##### Material for this exercise
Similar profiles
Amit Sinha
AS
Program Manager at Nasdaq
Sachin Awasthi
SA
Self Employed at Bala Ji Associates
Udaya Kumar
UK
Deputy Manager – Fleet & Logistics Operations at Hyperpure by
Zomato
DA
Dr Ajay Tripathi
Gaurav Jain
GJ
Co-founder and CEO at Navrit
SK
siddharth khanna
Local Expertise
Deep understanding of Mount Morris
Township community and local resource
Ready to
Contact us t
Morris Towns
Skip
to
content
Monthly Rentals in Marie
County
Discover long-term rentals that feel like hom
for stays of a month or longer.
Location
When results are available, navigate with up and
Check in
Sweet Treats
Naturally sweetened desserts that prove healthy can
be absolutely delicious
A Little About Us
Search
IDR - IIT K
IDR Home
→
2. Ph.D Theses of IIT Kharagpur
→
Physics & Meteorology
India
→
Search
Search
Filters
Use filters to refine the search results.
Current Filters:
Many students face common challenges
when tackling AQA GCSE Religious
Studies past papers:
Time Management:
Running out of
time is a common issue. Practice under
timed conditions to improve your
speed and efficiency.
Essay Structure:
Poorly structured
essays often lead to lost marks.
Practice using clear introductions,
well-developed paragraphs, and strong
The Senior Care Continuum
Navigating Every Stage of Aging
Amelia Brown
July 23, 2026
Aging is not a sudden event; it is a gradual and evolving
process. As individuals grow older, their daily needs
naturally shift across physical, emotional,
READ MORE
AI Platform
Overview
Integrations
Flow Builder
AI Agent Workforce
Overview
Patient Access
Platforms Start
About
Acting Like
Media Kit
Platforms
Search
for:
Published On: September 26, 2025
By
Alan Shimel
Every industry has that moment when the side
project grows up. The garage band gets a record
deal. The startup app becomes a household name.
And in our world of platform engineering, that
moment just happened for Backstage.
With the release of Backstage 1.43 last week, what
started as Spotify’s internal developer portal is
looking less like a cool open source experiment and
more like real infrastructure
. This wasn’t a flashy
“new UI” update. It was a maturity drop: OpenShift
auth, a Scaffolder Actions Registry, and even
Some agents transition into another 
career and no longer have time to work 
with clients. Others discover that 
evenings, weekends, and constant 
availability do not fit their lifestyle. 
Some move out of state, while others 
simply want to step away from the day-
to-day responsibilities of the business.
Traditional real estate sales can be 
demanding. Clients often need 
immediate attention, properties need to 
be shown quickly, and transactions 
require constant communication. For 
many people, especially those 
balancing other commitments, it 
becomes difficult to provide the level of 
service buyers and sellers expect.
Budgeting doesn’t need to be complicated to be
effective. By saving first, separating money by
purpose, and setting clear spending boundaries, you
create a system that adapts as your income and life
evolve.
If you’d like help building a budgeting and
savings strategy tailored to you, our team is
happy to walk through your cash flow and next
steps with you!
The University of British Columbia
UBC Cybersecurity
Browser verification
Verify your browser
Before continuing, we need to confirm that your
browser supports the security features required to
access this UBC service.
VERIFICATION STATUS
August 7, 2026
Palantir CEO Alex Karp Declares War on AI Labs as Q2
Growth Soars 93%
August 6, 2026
##########
**Required work**
Would you output, from the records above, exactly the run of lines that starts at the line containing "Poorly structured" and ends at the line containing "auth, a Scaffolder Actions Registry, and even", and only that run?

**Answer to this exercise**
Poorly structured
essays often lead to lost marks.
Practice using clear introductions,
well-developed paragraphs, and strong
The Senior Care Continuum
Navigating Every Stage of Aging
Amelia Brown
July 23, 2026
Aging is not a sudden event; it is a gradual and evolving
process. As individuals grow older, their daily needs
naturally shift across physical, emotional,
READ MORE
AI Platform
Overview
Integrations
Flow Builder
AI Agent Workforce
Overview
Patient Access
Platforms Start
About
Acting Like
Media Kit
Platforms
Search
for:
Published On: September 26, 2025
By
Alan Shimel
Every industry has that moment when the side
project grows up. The garage band gets a record
deal. The startup app becomes a household name.
And in our world of platform engineering, that
moment just happened for Backstage.
With the release of Backstage 1.43 last week, what
started as Spotify’s internal developer portal is
looking less like a cool open source experiment and
more like real infrastructure
. This wasn’t a flashy
“new UI” update. It was a maturity drop: OpenShift
auth, a Scaffolder Actions Registry, and even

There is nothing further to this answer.